Status Quo: four application instances +one master db and two slave db
Step 1: add a new application instance and switch it to RDS, write into or pass dms master database, and the data in dms master database will be synced to rds in real time
**Step 2:**add three more application instances, and cut 50% of the data to write into rds database
Step 3: remove the four original instance traffic, and read them into rds instances while writing still goes into dms master database
Step 4: switch the master database into rds, and rds data will be reversely synced to dms master database to make it easier for the quick rollback of the data
Step 5: Completion
Each step mentioned above can be quickly rolled back through traffic switching so as to ensure the availability and stability of system.
Sharding & Scaling
When the performance of a single database reaches a plateau, we can scale out the database by modifying sharding database routing algorithms and migrating data.
When the capacity of a single table reaches its maximum size, we can scale out the table by modifying sharding table routing algorithms and migrating data.
Q: Sometimes, Otter receives binlog data but the data cannot be found in the database?
**A:**To make our MySQL compatible with replicas of other non-transactional engines, we added binlog at the server layer.
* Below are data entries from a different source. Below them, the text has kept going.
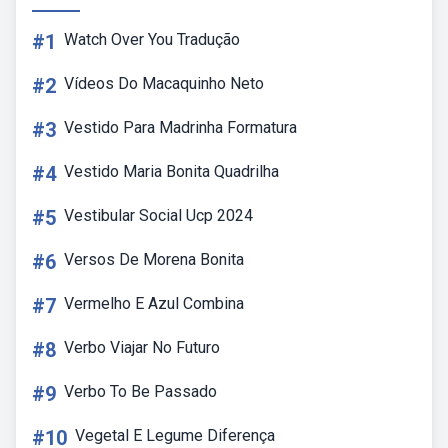
#1
Watch Over You Tradução
#2
Vídeos Do Macaquinho Neto
#3
Vestido Para Madrinha Formatura
#4
Vestido Maria Bonita Quadrilha
#5
Vestibular Social Ucp 2024
#6
Versos De Morena Bonita
#7
Vermelho E Azul Combina
#8
Verbo Viajar No Futuro
#9
Verbo To Be Passado
#10
Vegetal E Legume Diferença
Binlog can record all engine modification operations, so it can support replication function for all engines. The problem is a potential inconsistency between redo log and binlog but MySQL uses its internal XA mechanism to fix the issue.
**Step 1:**Not perform operations on InnoDB prepare, write/sync redo log and binlog.
Step 2: First, write/sync Binlog and then InnoDB commit (commit in memory).
Of course, group commit has been added since version 5.6. The development improves I/O performance to some degree, but it doesn’t change the execution order.
After write/sync Binlog is done, the binlog has been written, so MySQL considers that the transaction has been committed and persisted (now, the binlog is ready to be sent to subscribers). Even if a database crashes, the transaction can still be recovered correctly after MySQL reboot. However, before this step, any operation failure may cause transaction rollback.
InnoDB commit is centered on memory commit such as killing locks, read views related to multiversion concurrency control release. MySQL believes that no errors occur in this step — once an error really occurs, the database will crash — MySQL itself cannot handle the crash. This step does not have any logic that causes transaction rollback. In terms of program operations, only after this step is completed, the changes caused by the transaction can be shown through the API or queries at the client-side.
The reason why the problem may occur is that the binlog is sent first, and then db commit is done. We use query retries to fix this issue.
Q： When it comes to multi-table queries, sometimes, why some tables cannot get data?
**A:**The master/slave routing strategy of Sharding-JDBC is shown below:
Master databases are chosen in the following scenarios:
- SQL statements that include lock such as select for update ( of Version 4.0.0.RC3);
- Not SELECT statements;
- Threads that have already gone to master databases;
- Codes specify the requests for master databases.
Algorithms used to choose from multiple slave databases:
- Polling Strategy
- Load Balancer Strategy
The default is the polling strategy. However, one query may go to different slave databases, or it may go to the master library and slave databases, which occurs when there is time inconsistency between master-slave database latency or multi-slave latency.
Q: How can we remove network traffic? A:
- http: use nginx to remove upstream;
- dubbo: leverage its qos module to execute offline/online command;
- xxljob: manually enter execution IP of the executor to specify instances;
- MQ: use the API provided by Alibaba Cloud to enable or disable consumer bean.